We have begun the initial selection process for choosing the films to screen at the festival. These shortlisted films will soon be shown to a focus group made up of various members of the community in order for us to hear their thoughts and feedback before we finalise the selection. If you would like to become a member of the focus group please contact us using the details on the right hand side - we welcome all thoughts and ideas about the festival.
The three main criteria which we have used to select the films are as follows:
1. The film explores the rural landscape of Britain which makes us look at it in a thoughtful way.
2. If the film is from another country, it will make a distinct comparison with the British landscape in order for us to look at own landscape in a new way.
3. The film is suitable for an audience from a wide section of the community.
We these criteria in mind below you can see some of the films the next focus group will be discussing:
Sleep Furiously by Gideon Koppel
Winner of the Environment is the Quality of Life Prize at the 2008 Locarno International Film Festival.
This delicate film by Gideon Koppel is a love-letter to Trefeurig, the Welsh farming community in Ceredigion where he grew up, and where his parents found refuge from Nazi Germany during the second world war. It is a rural society at one with a landscape of stunning beauty, but in fact in crisis. Koppel's film takes as its starting point the closure of the local school, a definitive, calamitous loss for a place where shops and bus services have already vanished. The movie pays tribute to the grit of a people who may yet revive their economy, but it acknowledges a darker possibility, for which the sentimental note of an "elegy" is not appropriate. Slowly, but surely, Trefeurig appears to be dying, and Koppel's camera captures the consequent ripples of loss and regret.

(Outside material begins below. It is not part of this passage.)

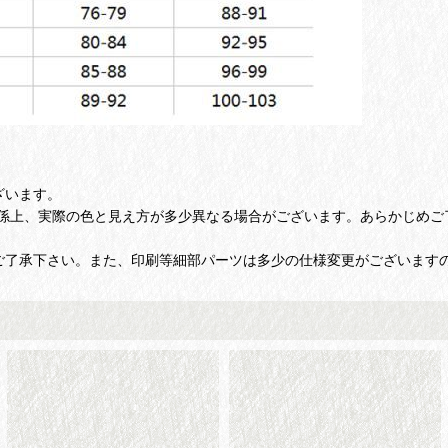
ざいます。
係上、実際の色と見え方が多少異なる場合がございます。あらかじめご
ご了承下さい。また、印刷等細部パーツは多少の仕様変更がございます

Portrait of Ga by Margaret Tait
'My mother lives in the windy Orkney Isles. It's certainly a wonderful place to be brought up in' is the opening to this classic short film. It's a beautiful portrait of the filmmakers elderly mother but also a portrait of her beloved Orkney Islands in the 1950's. Margaret once said of her films, with characteristic modesty, that they are born of 'of sheer wonder and astonishment at how much can be seen in any place that you choose...if you really look'.
This film has been selected to show in the Scottish Landscape section of the festival when local conservationist Bill Shaw will deliver a talk about his summer on St Kilda which will introduce the magnificent film, The Edge of The World (see below).

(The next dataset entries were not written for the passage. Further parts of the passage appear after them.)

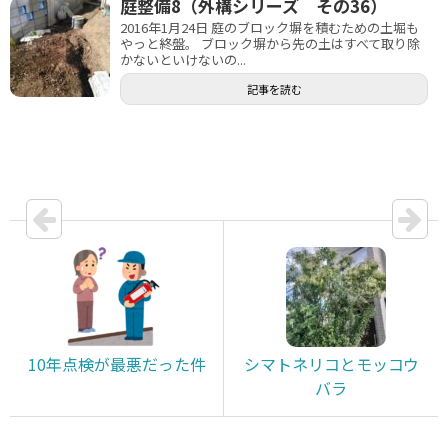
庭整備8（外構シリーズ その36）
2016年1月24日 庭のブロック塀を積むための土堀も
やっと終盤。 ブロック塀から先の土はすべて取り除
かないといけないの...
記事を読む
10年点検が最悪だった件
シマトネリコとモッコウ
バラ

The Edge of the World by Michael Powell
Powell based his script on the true story of the evacuation of thirty-six people from St. Kilda, an island ten miles off the west coast of Scotland, on 29 August 1930. The film was made over four months during the summer of 1936 on the island of Foula, in the Shetland Isles. Permission was denied to film on St. Kilda, which is in the Hebrides, and where they actually speak Gaelic, while on Foula they speak Norse. Powell was adamant that local people be in the film, and that it all be shot on location (which, except for some pick-up shots back at the studio, turned out to be the case).